We’re high-school sweethearts, just shy of 40 years married. My wife raised a son and daughter on our one income, agreed together.
Early on, she shunned all girlfriends and gravitated to male companionship, accompanying me on countless all-male weekend sports tournaments but always faithful.
Eventually, I had to quit smoking, limit eating/party life as I aged out of the competitive mode. She misses that spotlight as the only woman in the crowd.
When menopause hit along with a promotion, her authority took over where I couldn’t say anything to her liking. There’s plenty of alcohol in the mix.
When I have a point not to her liking, it becomes a challenge and she spins, lies, deflects, swears, doesn’t listen to anything.
Our daughter recently moved into the house due to Covid and is treated similarly - we’re now two people to achieve her ends. She always has an opinion even when not needed, always needs to be heard, a planner, personally needy.
I’ve suppressed opinions for fear they’re not to her liking. If she doesn’t get her way, she becomes contemptuous, vindictive, petulant and spins it into being my problem.
I don’t fix things she breaks anymore, and that’s not to her liking. She’s become entitled and demands that her world exist according to her standards.
We still have a love/sex connection, however slim. There’s plenty of attitude in the air, and communication other than what she wants to hear, is gone. What’s going on?
Why has she changed?
Harassed Husband
You’ve already presented an alphabet’s worth of contributing reasons: Alcohol, arrogance, attention-seeking, authoritativeness, closed-mindedness, contempt, demands, entitlement, harassment, hormonal changes, neediness, being opinionated.
To pin these down to a definitive answer would require a medical examination regarding health/hormone effects, a psychiatric examination regarding personality changes, and couples’ therapy regarding the changes in your relationship. The likelihood of your wife agreeing to any of these explorations are slim.
The future depends on what you’re willing/able to do about your relationship, and your life.
Ask yourself: If nothing changes on her part, how long are you willing to stay in this situation? The “slim” love/sex connection can’t be reparative enough, unless you’re playing it down and emphasizing the worst.
This situation is also unhealthy for your daughter. Hopefully, as Covid restrictions/fears ease up and vaccinations keep increasing, she can move on from living there.
If loyalty to your wife keeps you hoping for changes, she’d be willing to consider if you tell her that you’re at the point of moving on your own, then say so. Urge her to investigate her own state of mind about your marriage.
Ignore any immediate overreaction, but talk to a lawyer and an accountant about all that separating entails. Then share the news with her and decide what’s right for your emotional and physical health at this age and stage.
What you’re enduring now - and whatever’s driving her - warrants considering all options.
FEEDBACK Regarding the widower who’s being scammed in the United Kingdom by a woman he met online (June 8):
Reader – “He gave her money for her damaged roof.

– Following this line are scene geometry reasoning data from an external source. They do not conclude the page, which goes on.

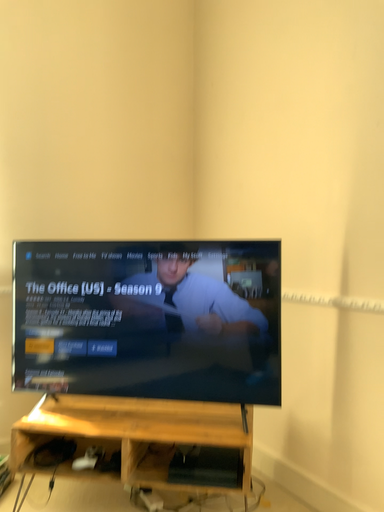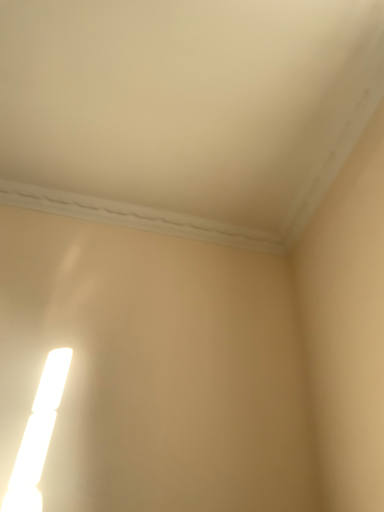 Question: Which way did the camera rotate in the video?

Choices:
 (A) rotated left
 (B) rotated right

Answer: (A) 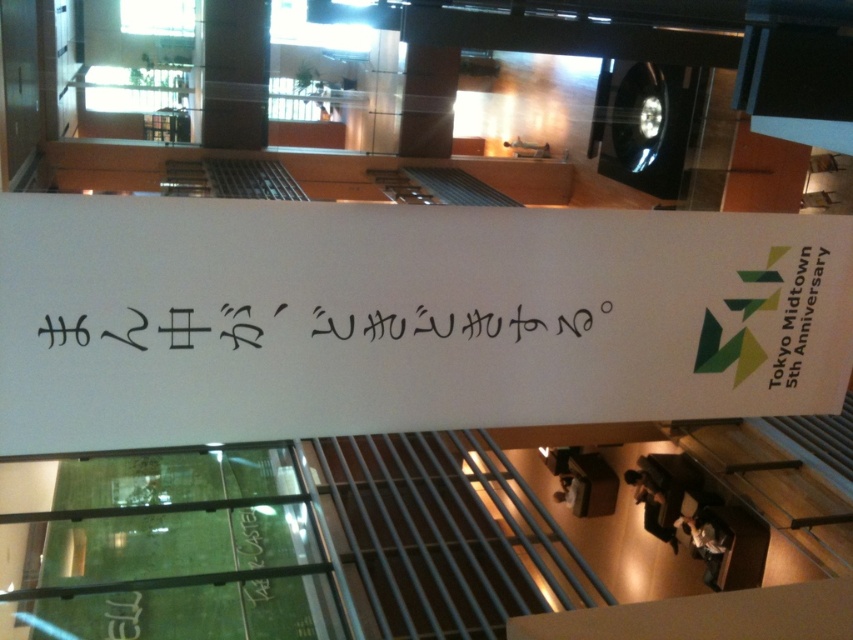 You are a visitor at the Tokyo Midtown event and need to read both the white paper sign at center and the black calligraphy at center. Which one do you think is taller?

The white paper sign at center is taller than the black calligraphy at center.

You are a delivery person who needs to place a small package between the white paper sign at center and the black calligraphy at center. Can you fit the package if it measures 20 centimeters in length?

The distance between the white paper sign at center and the black calligraphy at center is 21.56 centimeters. Since the package is 20 centimeters long, it will fit between them with some space to spare. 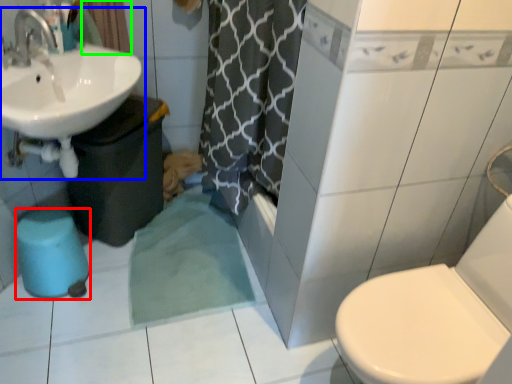 Question: Which object is positioned farthest from bidet (highlighted by a red box)? Select from sink (highlighted by a blue box) and curtain (highlighted by a green box).

Choices:
 (A) sink
 (B) curtain

Answer: (B) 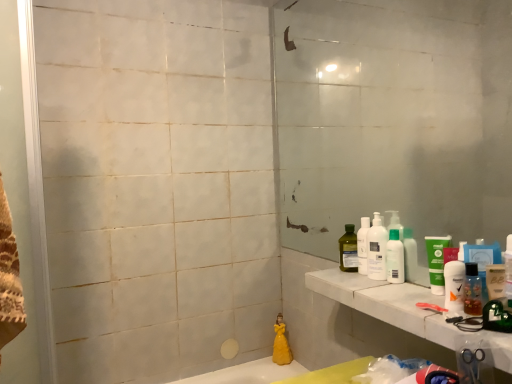 You are a GUI agent. You are given a task and a screenshot of the screen. Output one action in this format:
    pyautogui.click(x=<x>, y=<y>)
    Task: Click on the vacant area that is in front of translucent plastic bottle at right, marked as the second mouthwash in a back-to-front arrangement
    The image size is (512, 384).
    Given the screenshot: What is the action you would take?
    pyautogui.click(x=485, y=327) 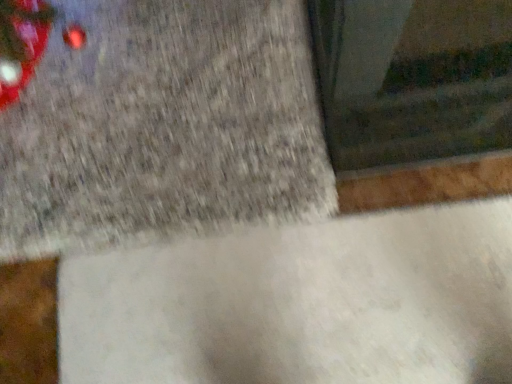 The image size is (512, 384). I want to click on free space to the back side of white matte concrete at center, which is the 2th concrete in top-to-bottom order, so click(162, 136). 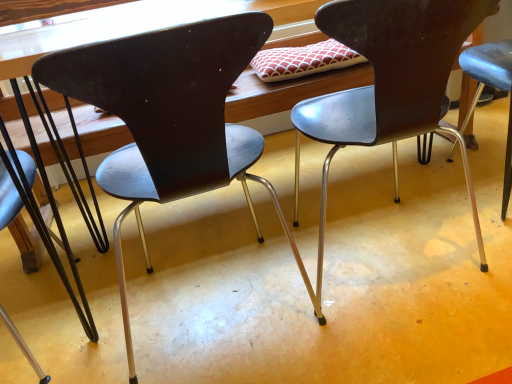 You are a GUI agent. You are given a task and a screenshot of the screen. Output one action in this format:
    pyautogui.click(x=<x>, y=<y>)
    Task: Click on the metallic dark brown chair at left, which is the 1th chair in left-to-right order
    The width and height of the screenshot is (512, 384).
    Given the screenshot: What is the action you would take?
    pyautogui.click(x=8, y=198)

The image size is (512, 384). Find the location of `metallic black chair at center, acting as the 1th chair starting from the right`. metallic black chair at center, acting as the 1th chair starting from the right is located at coordinates (389, 84).

From the picture: Are matte black chair at center, the second chair positioned from the left, and metallic black chair at center, acting as the 1th chair starting from the right, located far from each other?

Actually, matte black chair at center, the second chair positioned from the left, and metallic black chair at center, acting as the 1th chair starting from the right, are a little close together.

Could you tell me if matte black chair at center, the second chair viewed from the right, is facing metallic black chair at center, acting as the 1th chair starting from the right?

No, matte black chair at center, the second chair viewed from the right, is not aimed at metallic black chair at center, acting as the 1th chair starting from the right.

From the picture: From a real-world perspective, is matte black chair at center, the second chair positioned from the left, over metallic black chair at center, acting as the 1th chair starting from the right?

Yes.

From the image's perspective, is matte black chair at center, the second chair viewed from the right, above metallic black chair at center, acting as the 1th chair starting from the right?

No, from the image's perspective, matte black chair at center, the second chair viewed from the right, is not above metallic black chair at center, acting as the 1th chair starting from the right.

Is metallic black chair at center, acting as the 1th chair starting from the right, thinner than matte black chair at center, the second chair positioned from the left?

Yes.

Is the surface of metallic black chair at center, acting as the 1th chair starting from the right, in direct contact with matte black chair at center, the second chair positioned from the left?

metallic black chair at center, acting as the 1th chair starting from the right, and matte black chair at center, the second chair positioned from the left, are clearly separated.

In the scene shown: Is metallic black chair at center, acting as the 1th chair starting from the right, not within matte black chair at center, the second chair viewed from the right?

Yes.

Relative to matte black chair at center, the second chair viewed from the right, is metallic black chair at center, which is the 3th chair from left to right, in front or behind?

metallic black chair at center, which is the 3th chair from left to right, is behind matte black chair at center, the second chair viewed from the right.

Is metallic dark brown chair at left, the 3th chair in the right-to-left sequence, closer to camera compared to metallic black chair at center, which is the 3th chair from left to right?

No, it is not.

Could you tell me if metallic dark brown chair at left, which is the 1th chair in left-to-right order, is turned towards metallic black chair at center, acting as the 1th chair starting from the right?

Yes, metallic dark brown chair at left, which is the 1th chair in left-to-right order, is facing metallic black chair at center, acting as the 1th chair starting from the right.

Consider the image. From the image's perspective, which object appears higher, metallic dark brown chair at left, which is the 1th chair in left-to-right order, or metallic black chair at center, acting as the 1th chair starting from the right?

→ metallic black chair at center, acting as the 1th chair starting from the right, appears higher in the image.

Based on the photo, in the image, is metallic dark brown chair at left, the 3th chair in the right-to-left sequence, on the left side or the right side of metallic black chair at center, acting as the 1th chair starting from the right?

metallic dark brown chair at left, the 3th chair in the right-to-left sequence, is to the left of metallic black chair at center, acting as the 1th chair starting from the right.

From the image's perspective, is metallic dark brown chair at left, which is the 1th chair in left-to-right order, positioned above or below matte black chair at center, the second chair viewed from the right?

metallic dark brown chair at left, which is the 1th chair in left-to-right order, is situated lower than matte black chair at center, the second chair viewed from the right, in the image.

Between metallic dark brown chair at left, which is the 1th chair in left-to-right order, and matte black chair at center, the second chair positioned from the left, which one is positioned behind?

Positioned behind is metallic dark brown chair at left, which is the 1th chair in left-to-right order.

Consider the image. How different are the orientations of metallic dark brown chair at left, the 3th chair in the right-to-left sequence, and matte black chair at center, the second chair viewed from the right, in degrees?

The facing directions of metallic dark brown chair at left, the 3th chair in the right-to-left sequence, and matte black chair at center, the second chair viewed from the right, are 90 degrees apart.

From a real-world perspective, which is physically above, metallic dark brown chair at left, the 3th chair in the right-to-left sequence, or matte black chair at center, the second chair positioned from the left?

In real-world perspective, matte black chair at center, the second chair positioned from the left, is above.

Who is bigger, matte black chair at center, the second chair positioned from the left, or metallic dark brown chair at left, the 3th chair in the right-to-left sequence?

matte black chair at center, the second chair positioned from the left.

From a real-world perspective, relative to metallic dark brown chair at left, the 3th chair in the right-to-left sequence, is matte black chair at center, the second chair viewed from the right, vertically above or below?

From a real-world perspective, matte black chair at center, the second chair viewed from the right, is physically above metallic dark brown chair at left, the 3th chair in the right-to-left sequence.

From the picture: From the image's perspective, relative to metallic dark brown chair at left, which is the 1th chair in left-to-right order, is matte black chair at center, the second chair viewed from the right, above or below?

From the image's perspective, matte black chair at center, the second chair viewed from the right, appears above metallic dark brown chair at left, which is the 1th chair in left-to-right order.

Is point (201, 52) farther from viewer compared to point (18, 210)?

No, it is not.

From the image's perspective, is metallic black chair at center, which is the 3th chair from left to right, located above metallic dark brown chair at left, the 3th chair in the right-to-left sequence?

Yes, from the image's perspective, metallic black chair at center, which is the 3th chair from left to right, is above metallic dark brown chair at left, the 3th chair in the right-to-left sequence.

Is metallic black chair at center, which is the 3th chair from left to right, inside the boundaries of metallic dark brown chair at left, the 3th chair in the right-to-left sequence, or outside?

metallic black chair at center, which is the 3th chair from left to right, is not enclosed by metallic dark brown chair at left, the 3th chair in the right-to-left sequence.

Is metallic black chair at center, acting as the 1th chair starting from the right, with metallic dark brown chair at left, which is the 1th chair in left-to-right order?

No, metallic black chair at center, acting as the 1th chair starting from the right, is not in contact with metallic dark brown chair at left, which is the 1th chair in left-to-right order.

Does point (355, 41) lie in front of point (5, 178)?

Yes, it is.

Locate an element on the screen. chair above the metallic black chair at center, which is the 3th chair from left to right (from a real-world perspective) is located at coordinates (170, 119).

Identify the location of the 1st chair behind when counting from the matte black chair at center, the second chair viewed from the right. The width and height of the screenshot is (512, 384). (389, 84).

Which object lies further to the anchor point matte black chair at center, the second chair positioned from the left, metallic black chair at center, acting as the 1th chair starting from the right, or metallic dark brown chair at left, which is the 1th chair in left-to-right order?

metallic dark brown chair at left, which is the 1th chair in left-to-right order.

Looking at the image, which one is located closer to metallic black chair at center, acting as the 1th chair starting from the right, metallic dark brown chair at left, which is the 1th chair in left-to-right order, or matte black chair at center, the second chair viewed from the right?

Among the two, matte black chair at center, the second chair viewed from the right, is located nearer to metallic black chair at center, acting as the 1th chair starting from the right.

Considering their positions, is matte black chair at center, the second chair viewed from the right, positioned closer to metallic dark brown chair at left, the 3th chair in the right-to-left sequence, than metallic black chair at center, acting as the 1th chair starting from the right?

matte black chair at center, the second chair viewed from the right, is closer to metallic dark brown chair at left, the 3th chair in the right-to-left sequence.

Which object lies nearer to the anchor point metallic dark brown chair at left, the 3th chair in the right-to-left sequence, metallic black chair at center, acting as the 1th chair starting from the right, or matte black chair at center, the second chair viewed from the right?

matte black chair at center, the second chair viewed from the right, is positioned closer to the anchor metallic dark brown chair at left, the 3th chair in the right-to-left sequence.

Based on their spatial positions, is metallic dark brown chair at left, the 3th chair in the right-to-left sequence, or metallic black chair at center, which is the 3th chair from left to right, closer to matte black chair at center, the second chair positioned from the left?

metallic black chair at center, which is the 3th chair from left to right.

Which object lies further to the anchor point metallic black chair at center, which is the 3th chair from left to right, matte black chair at center, the second chair positioned from the left, or metallic dark brown chair at left, which is the 1th chair in left-to-right order?

metallic dark brown chair at left, which is the 1th chair in left-to-right order, is further to metallic black chair at center, which is the 3th chair from left to right.

Find the location of `chair between metallic dark brown chair at left, the 3th chair in the right-to-left sequence, and metallic black chair at center, which is the 3th chair from left to right, from left to right`. chair between metallic dark brown chair at left, the 3th chair in the right-to-left sequence, and metallic black chair at center, which is the 3th chair from left to right, from left to right is located at coordinates (170, 119). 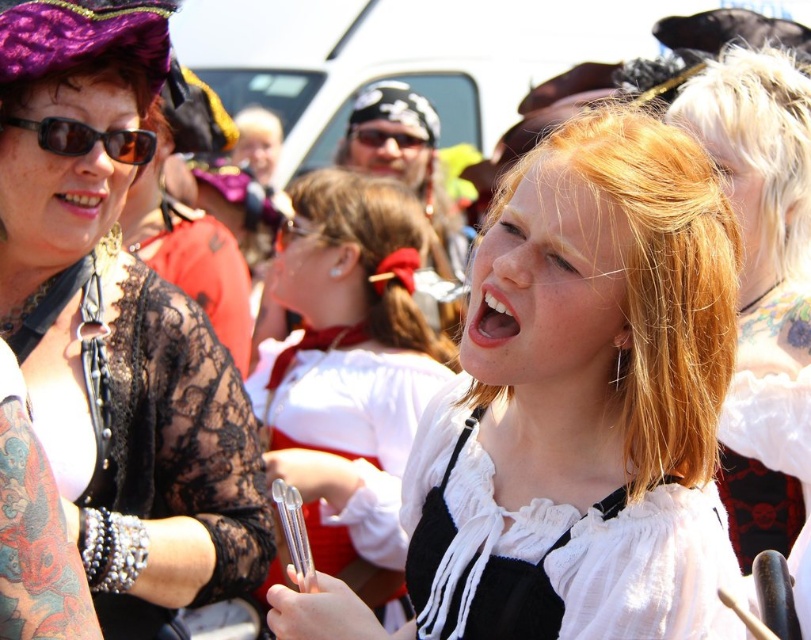 Question: Where is white cotton blouse at center located in relation to clear plastic goggles at center in the image?

Choices:
 (A) above
 (B) below

Answer: (B)

Question: Which object is closer to the camera taking this photo?

Choices:
 (A) white cotton blouse at center
 (B) pink glossy lips at center
 (C) lace fabric blouse at upper left

Answer: (A)

Question: Which point appears closest to the camera in this image?

Choices:
 (A) (279, 237)
 (B) (155, 140)
 (C) (501, 214)
 (D) (406, 145)

Answer: (C)

Question: Is pink glossy lips at center bigger than white glossy teeth at center?

Choices:
 (A) no
 (B) yes

Answer: (B)

Question: Which point is farther to the camera?

Choices:
 (A) pink glossy lips at center
 (B) white glossy teeth at center
 (C) white cotton blouse at center
 (D) black plastic goggles at center

Answer: (D)

Question: Where is matte black sunglasses at upper left located in relation to black plastic goggles at center in the image?

Choices:
 (A) below
 (B) above

Answer: (A)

However, she lives in a rental unit and that means the landlord was obligated to fix it, not her. She is lying about all of her false needs.
“Like you said, this man needs to alert the police immediately, stop giving her money and get support for his mental state over what’s happening.”
My friend of several years has a daughter who wet her bed until age nine. The mother found it so upsetting that she confided in me about it. I gave her a lot of support and suggested different ways to help her daughter.
When the girl was invited to stay for a week on her own with her grandparents, the bed-wetting stopped.
My youngest daughter, now age 10, is also a bed-wetter. Having researched the issue, I wasn’t that upset about it, and told my friend about the coincidence of both our girls having this problem.
To my surprise, she was judgemental and harsh with me about it! She repeated several times, “But she’s already 10!”
Do I tell her how hurt I am?
Unsupportive Friend
She’s different from you. Once her problem’s solved, she forgets it and your support. Consider her a friend for some areas, but not for others. Or she’ll disappoint you again.
Tip of the day:
Living with emotional battering isn’t a relationship, it’s a constant physical/mental health risk. A solution is necessary, at least for yourself and daughter.